Aspidistra recondita

Scientific classification
- Kingdom: Plantae
- Clade: Embryophytes
- Clade: Tracheophytes
- Clade: Spermatophytes
- Clade: Angiosperms
- Clade: Monocots
- Order: Asparagales
- Family: Asparagaceae
- Subfamily: Convallarioideae
- Genus: Aspidistra
- Species: A. recondita
- Binomial name: Aspidistra recondita Tillich, Averyanov & Dzu, 2007

= Aspidistra recondita =

- Genus: Aspidistra
- Species: recondita
- Authority: Tillich, Averyanov & Dzu, 2007

Species of flowering plant

Aspidistra recondita is a species of flowering plant. A. recondita takes its name from the Latin reconditus, meaning "hidden", referring to its sexual organs being completely hidden inside its ovoid perigone, with a small opening. Given it was described from an A. lurida specimen, neither its distribution nor habitat are known.

==Description==
This species is a perennial herb. Its rhizome is creeping, and measures 5 to 6 mm in diameter. Its leaves are 1 to 1.5 cm apart, its strong petiole measuring about 25 to 30 cm; the lamina is ovate and asymmetrical, measuring about 30 by 6 cm, its base being cuneate, each side of which carries between 30 and 40 veins.

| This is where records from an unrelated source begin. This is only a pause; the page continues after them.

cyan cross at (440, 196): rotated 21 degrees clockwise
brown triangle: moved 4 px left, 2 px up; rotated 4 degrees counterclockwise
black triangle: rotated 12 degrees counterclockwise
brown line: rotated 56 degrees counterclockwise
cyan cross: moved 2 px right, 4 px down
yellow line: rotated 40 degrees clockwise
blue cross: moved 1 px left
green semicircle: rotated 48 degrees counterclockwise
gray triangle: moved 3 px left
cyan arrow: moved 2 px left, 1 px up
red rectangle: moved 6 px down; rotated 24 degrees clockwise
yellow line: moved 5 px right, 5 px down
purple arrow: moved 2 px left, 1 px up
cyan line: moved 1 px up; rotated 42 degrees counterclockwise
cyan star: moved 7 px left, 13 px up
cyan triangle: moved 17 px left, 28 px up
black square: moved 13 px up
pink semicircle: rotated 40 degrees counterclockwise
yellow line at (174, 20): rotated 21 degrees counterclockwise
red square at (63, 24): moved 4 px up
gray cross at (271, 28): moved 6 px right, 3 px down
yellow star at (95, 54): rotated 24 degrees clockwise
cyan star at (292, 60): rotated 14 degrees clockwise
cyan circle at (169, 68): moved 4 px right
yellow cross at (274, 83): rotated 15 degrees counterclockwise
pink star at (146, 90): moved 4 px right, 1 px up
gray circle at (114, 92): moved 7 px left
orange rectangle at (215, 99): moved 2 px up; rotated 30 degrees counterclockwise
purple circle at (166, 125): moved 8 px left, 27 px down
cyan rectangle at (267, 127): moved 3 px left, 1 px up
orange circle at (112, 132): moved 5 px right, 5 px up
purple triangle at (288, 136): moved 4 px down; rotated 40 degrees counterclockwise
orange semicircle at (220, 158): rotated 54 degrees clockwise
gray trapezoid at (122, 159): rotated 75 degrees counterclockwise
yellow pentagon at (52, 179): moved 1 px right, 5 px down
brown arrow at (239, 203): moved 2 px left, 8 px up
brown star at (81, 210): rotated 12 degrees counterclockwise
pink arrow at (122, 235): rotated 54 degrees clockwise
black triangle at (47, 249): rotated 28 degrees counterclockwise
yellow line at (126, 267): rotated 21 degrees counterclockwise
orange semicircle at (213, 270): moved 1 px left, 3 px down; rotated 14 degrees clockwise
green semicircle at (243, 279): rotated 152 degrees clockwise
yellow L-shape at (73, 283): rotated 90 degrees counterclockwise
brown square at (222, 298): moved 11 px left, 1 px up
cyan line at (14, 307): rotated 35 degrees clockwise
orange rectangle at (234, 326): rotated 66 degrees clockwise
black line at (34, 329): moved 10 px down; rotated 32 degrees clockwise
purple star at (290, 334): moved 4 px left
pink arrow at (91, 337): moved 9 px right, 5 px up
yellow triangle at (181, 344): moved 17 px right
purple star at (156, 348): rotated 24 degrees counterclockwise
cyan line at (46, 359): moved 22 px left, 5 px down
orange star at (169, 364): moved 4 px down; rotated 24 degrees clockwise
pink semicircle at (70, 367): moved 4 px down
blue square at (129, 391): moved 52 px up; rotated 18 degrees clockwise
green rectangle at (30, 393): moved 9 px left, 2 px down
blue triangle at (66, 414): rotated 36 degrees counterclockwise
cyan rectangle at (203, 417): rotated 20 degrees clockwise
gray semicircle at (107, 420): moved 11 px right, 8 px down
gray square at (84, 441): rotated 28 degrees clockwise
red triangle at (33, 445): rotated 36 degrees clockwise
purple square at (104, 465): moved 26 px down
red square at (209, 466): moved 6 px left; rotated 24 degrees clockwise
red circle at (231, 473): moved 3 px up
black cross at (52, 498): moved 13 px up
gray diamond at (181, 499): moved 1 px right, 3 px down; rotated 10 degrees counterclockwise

Its decumbent peduncle measures 2 to 3 cm long, with 2 scales along its axis and 2 scales embracing the flower; its perigone is ovoid, measuring 12 by 9 to 10 mm, possessing no lobes. It counts with 6 stamens, while its anthers measure 3 by 1.5 mm long; the pistil is mushroom-shaped, while the ovar is indistinct. Its style measures 2 mm and the hemispherical stigma is 6 mm wide and high.